Extract communities using the walktrap algorithm

extract_comm_walktrap(
  x,
  weights = NA,
  steps = 4,
  modularity = TRUE,
  merges = TRUE,
  membership = TRUE
)

Arguments

x

The input graph, edge directions are ignored in directed graphs.

weights

The weights of the edges. It must be a positive numeric vector, NULL or NA. If it is NULL and the input graph has a ‘weight’ edge attribute, then that attribute will be used. If NULL and no such attribute is present, then the edges will have equal weights. Set this to NA if the graph was a ‘weight’ edge attribute, but you don't want to use it for community detection. Larger edge weights increase the probability that an edge is selected by the random walker.
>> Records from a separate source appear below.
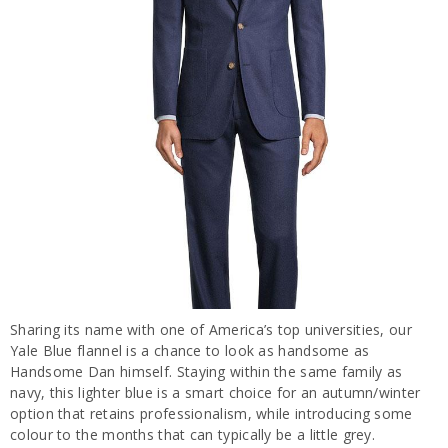
Sharing its name with one of America’s top universities, our
Yale Blue flannel is a chance to look as handsome as
Handsome Dan himself. Staying within the same family as
navy, this lighter blue is a smart choice for an autumn/winter
option that retains professionalism, while introducing some
colour to the months that can typically be a little grey.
In other words, larger edge weights correspond to stronger connections.

steps

The length of the random walks to perform.

modularity

Logical scalar, whether to include the vector of the modularity scores in the result. If the membership argument is TRUE, then it will always be calculated.

merges

Logical scalar, whether to include the merge matrix in the result.

membership

Logical scalar, whether to calculate the membership vector for the split corresponding to the highest modularity value.

Value

a communities object

Details

Find community structure in the graph by using random walks across the edges of the graph. The idea is that short random walks tend to stay in the same community.

The result of this function can be queried using the utility functions documented here: membership,

References

this function just wraps the cluster_walktrap function and documentation.